Unfortunately, many schools are still just discussing the need for a plan and not actually making one, says Tony Hernandez, managing director at LECG, a consulting firm serving higher ed. "The mindset has been, 'We haven't needed this before; we can do without it'." He has seen leaders put their campus at risk by thinking, "We know what we'll do; it's just not documented."
Yet campus leaders might not be ABLE to "do" what they expect they would do during an emergency.
"You need a plan resilient to the key people not being there," says Hughes. During a tabletop scenario in which the GMU data center was flooded, someone responded, "I'll call Bob," but Bob was unavailable and the group was stumped on the next step to take. Since then, a large group of people has been trained, since there is no way of knowing who will be available during an emergency.

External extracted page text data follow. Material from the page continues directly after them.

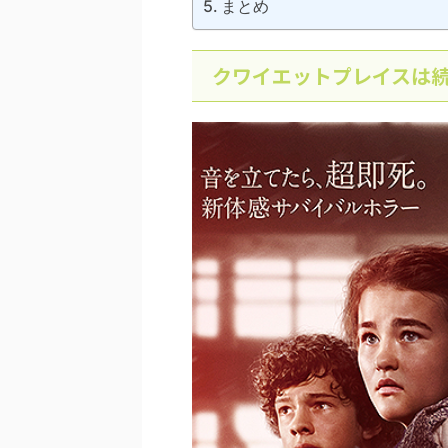
まとめ
クワイエットプレイスは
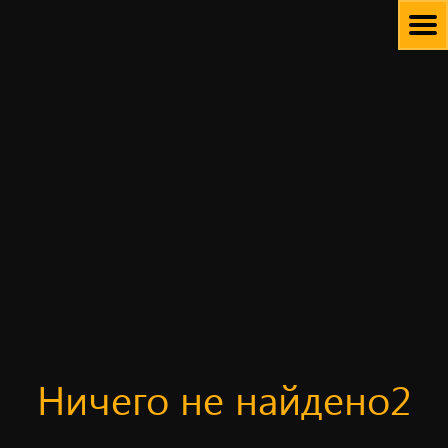
Skip
to
content
Ничего не найдено2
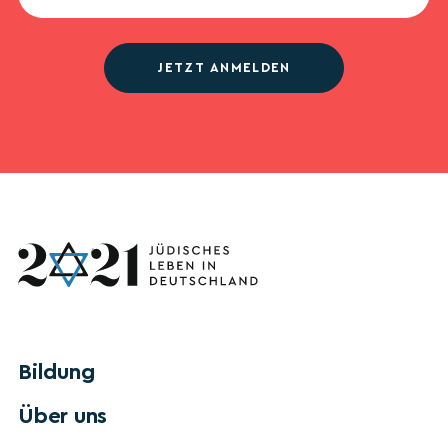
JETZT ANMELDEN
Bildung
Über uns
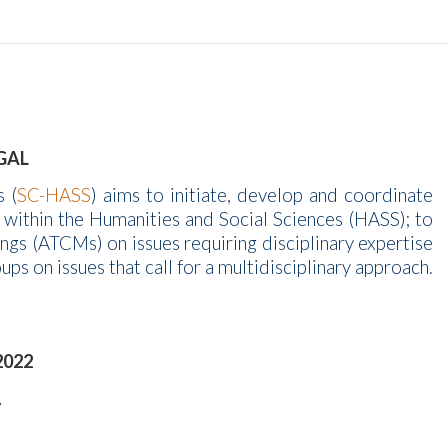
GAL
 (
SC-HASS
) aims to initiate, develop and coordinate
n within the Humanities and Social Sciences (HASS); to
gs (ATCMs) on issues requiring disciplinary expertise
ps on issues that call for a multidisciplinary approach.
2022
A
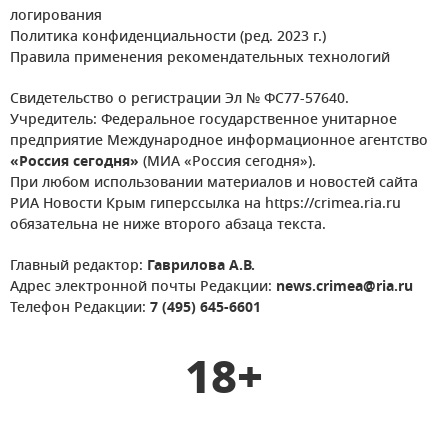
логирования
Политика конфиденциальности (ред. 2023 г.)
Правила применения рекомендательных технологий
Свидетельство о регистрации Эл № ФС77-57640.
Учредитель: Федеральное государственное унитарное
предприятие Международное информационное агентство
«Россия сегодня»
(МИА «Россия сегодня»).
При любом использовании материалов и новостей сайта
РИА Новости Крым гиперссылка на https://crimea.ria.ru
обязательна не ниже второго абзаца текста.
Главный редактор:
Гаврилова А.В.
Адрес электронной почты Редакции:
news.crimea@ria.ru
Телефон Редакции:
7 (495) 645-6601
18+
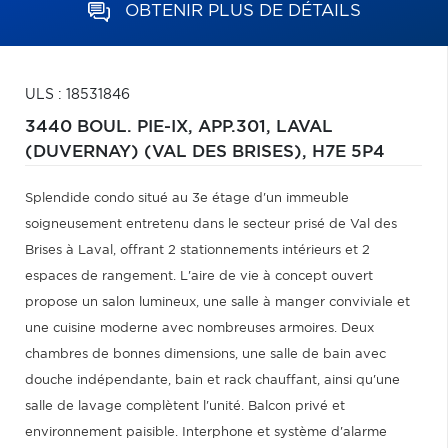
OBTENIR PLUS DE DÉTAILS
ULS : 18531846
3440 BOUL. PIE-IX, APP.301,
LAVAL
(DUVERNAY) (VAL DES BRISES),
H7E 5P4
Splendide condo situé au 3e étage d'un immeuble
soigneusement entretenu dans le secteur prisé de Val des
Brises à Laval, offrant 2 stationnements intérieurs et 2
espaces de rangement. L'aire de vie à concept ouvert
propose un salon lumineux, une salle à manger conviviale et
une cuisine moderne avec nombreuses armoires. Deux
chambres de bonnes dimensions, une salle de bain avec
douche indépendante, bain et rack chauffant, ainsi qu'une
salle de lavage complètent l'unité. Balcon privé et
environnement paisible. Interphone et système d'alarme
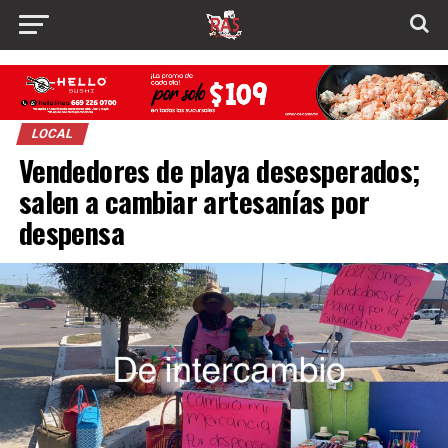
LOCAL
Vendedores de playa desesperados;
salen a cambiar artesanías por
despensa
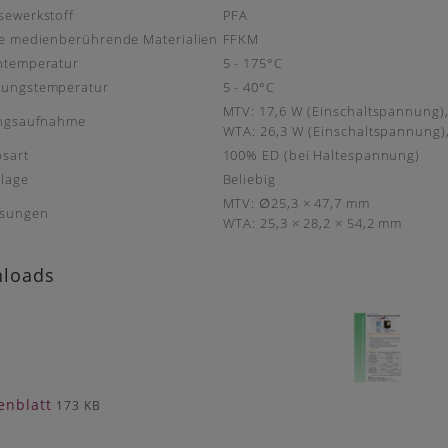
ewerkstoff
PFA
e medienberührende Materialien
FFKM
ntemperatur
5 - 175°C
ungstemperatur
5 - 40°C
MTV: 17,6 W (Einschaltspannung)
ungsaufnahme
WTA: 26,3 W (Einschaltspannung)
bsart
100% ED (bei Haltespannung)
lage
Beliebig
MTV: ∅25,3 × 47,7 mm
sungen
WTA: 25,3 × 28,2 × 54,2 mm
loads
enblatt
173 KB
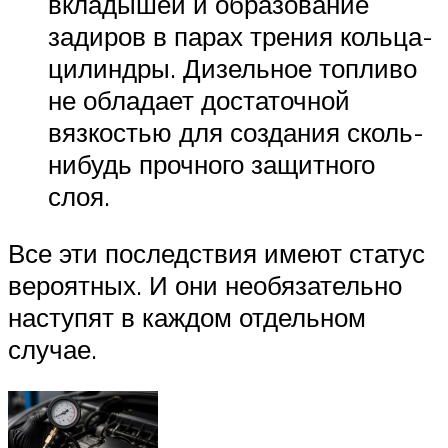
вкладышей и образование
задиров в парах трения кольца-
цилиндры. Дизельное топливо
не обладает достаточной
вязкостью для создания сколь-
нибудь прочного защитного
слоя.
Все эти последствия имеют статус
вероятных. И они необязательно
наступят в каждом отдельном
случае.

Everyone on the emergency management team has two back-ups with whom they rotate the leadership position every six months.
"A good business continuity plan is person independent," says Hernandez. "A knowledgeable person should be able to pick it up and use it."
Another common issue is people think they are protected since they are backing up their data. "They are writing to tape and that is their plan," says Jeff White, an enterprise storage specialist with CDW-G. "That can work, but it's not the best way to do it."
After determining the mission-critical systems and servers, campus leaders must determine how much tolerance there is for down time. "Recovery Point Objective is how much data can I loose, while Recovery Time Objective is how quickly do I need it back up and running," he explains.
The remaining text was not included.